[SUPPLIED INFORMATION Boundary: Start]
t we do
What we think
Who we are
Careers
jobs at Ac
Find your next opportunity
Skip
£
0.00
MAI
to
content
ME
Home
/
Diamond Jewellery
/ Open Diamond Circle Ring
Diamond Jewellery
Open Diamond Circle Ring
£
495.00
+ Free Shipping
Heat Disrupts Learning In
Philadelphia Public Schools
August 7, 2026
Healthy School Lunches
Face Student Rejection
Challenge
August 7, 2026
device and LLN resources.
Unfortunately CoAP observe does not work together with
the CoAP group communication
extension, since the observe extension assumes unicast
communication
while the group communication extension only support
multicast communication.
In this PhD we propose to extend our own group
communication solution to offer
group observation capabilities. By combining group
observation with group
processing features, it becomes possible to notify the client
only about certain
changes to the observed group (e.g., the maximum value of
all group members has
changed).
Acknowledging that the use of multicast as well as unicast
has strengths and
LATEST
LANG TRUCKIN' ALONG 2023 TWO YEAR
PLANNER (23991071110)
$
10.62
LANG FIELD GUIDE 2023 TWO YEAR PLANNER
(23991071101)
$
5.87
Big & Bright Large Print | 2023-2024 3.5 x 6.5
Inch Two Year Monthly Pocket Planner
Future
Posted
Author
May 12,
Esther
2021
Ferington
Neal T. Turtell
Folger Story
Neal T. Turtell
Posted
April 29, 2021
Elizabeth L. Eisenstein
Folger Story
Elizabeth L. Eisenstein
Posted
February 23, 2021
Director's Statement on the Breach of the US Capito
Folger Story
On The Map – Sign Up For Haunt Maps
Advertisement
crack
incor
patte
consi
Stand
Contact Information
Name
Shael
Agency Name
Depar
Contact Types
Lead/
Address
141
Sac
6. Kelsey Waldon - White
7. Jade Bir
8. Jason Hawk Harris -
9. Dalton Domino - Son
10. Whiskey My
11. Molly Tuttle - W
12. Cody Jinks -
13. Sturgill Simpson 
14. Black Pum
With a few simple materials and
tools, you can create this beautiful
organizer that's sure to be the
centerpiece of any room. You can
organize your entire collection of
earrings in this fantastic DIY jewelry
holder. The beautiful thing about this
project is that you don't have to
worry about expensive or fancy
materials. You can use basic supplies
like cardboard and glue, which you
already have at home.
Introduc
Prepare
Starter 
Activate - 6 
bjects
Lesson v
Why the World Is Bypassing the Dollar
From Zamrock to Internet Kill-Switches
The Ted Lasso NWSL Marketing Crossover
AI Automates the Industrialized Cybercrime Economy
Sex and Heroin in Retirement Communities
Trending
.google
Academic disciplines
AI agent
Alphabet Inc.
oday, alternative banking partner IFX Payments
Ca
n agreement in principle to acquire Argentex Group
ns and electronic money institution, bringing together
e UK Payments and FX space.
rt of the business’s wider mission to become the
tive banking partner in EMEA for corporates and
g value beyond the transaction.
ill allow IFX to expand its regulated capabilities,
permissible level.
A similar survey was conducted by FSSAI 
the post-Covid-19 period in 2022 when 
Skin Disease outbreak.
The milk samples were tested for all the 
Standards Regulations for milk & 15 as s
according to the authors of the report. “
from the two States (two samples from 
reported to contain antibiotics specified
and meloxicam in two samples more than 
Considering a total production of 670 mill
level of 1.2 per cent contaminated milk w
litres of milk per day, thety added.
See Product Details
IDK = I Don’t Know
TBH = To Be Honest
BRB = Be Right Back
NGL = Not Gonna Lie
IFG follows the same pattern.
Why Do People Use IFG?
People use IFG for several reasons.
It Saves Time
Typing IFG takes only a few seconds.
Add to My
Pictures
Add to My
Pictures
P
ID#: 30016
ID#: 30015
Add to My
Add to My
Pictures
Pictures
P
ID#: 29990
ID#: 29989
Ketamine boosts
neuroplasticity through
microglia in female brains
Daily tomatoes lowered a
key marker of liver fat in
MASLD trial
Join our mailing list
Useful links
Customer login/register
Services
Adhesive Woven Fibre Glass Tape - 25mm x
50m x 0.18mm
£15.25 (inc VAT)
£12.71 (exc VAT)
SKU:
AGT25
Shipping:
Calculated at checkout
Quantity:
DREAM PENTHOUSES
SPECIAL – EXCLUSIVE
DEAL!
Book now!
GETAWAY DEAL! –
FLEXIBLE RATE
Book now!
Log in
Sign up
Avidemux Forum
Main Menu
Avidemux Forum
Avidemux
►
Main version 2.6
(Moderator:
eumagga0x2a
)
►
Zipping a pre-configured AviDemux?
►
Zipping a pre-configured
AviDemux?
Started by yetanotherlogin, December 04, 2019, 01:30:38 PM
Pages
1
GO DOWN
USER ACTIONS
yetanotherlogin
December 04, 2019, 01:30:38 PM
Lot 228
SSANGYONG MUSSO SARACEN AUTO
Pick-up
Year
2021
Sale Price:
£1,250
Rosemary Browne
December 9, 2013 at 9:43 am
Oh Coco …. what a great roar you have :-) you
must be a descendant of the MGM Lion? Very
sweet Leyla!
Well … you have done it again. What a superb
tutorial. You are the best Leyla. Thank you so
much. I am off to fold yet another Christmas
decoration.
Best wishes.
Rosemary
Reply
[SUPPLIED INFORMATION Boundary: End]
> EXERCISE AIM
Copy all lines of the listing above that contain the string "materials".

> ANSWER TO THE PROBLEM
With a few simple materials and
materials. You can use basic supplies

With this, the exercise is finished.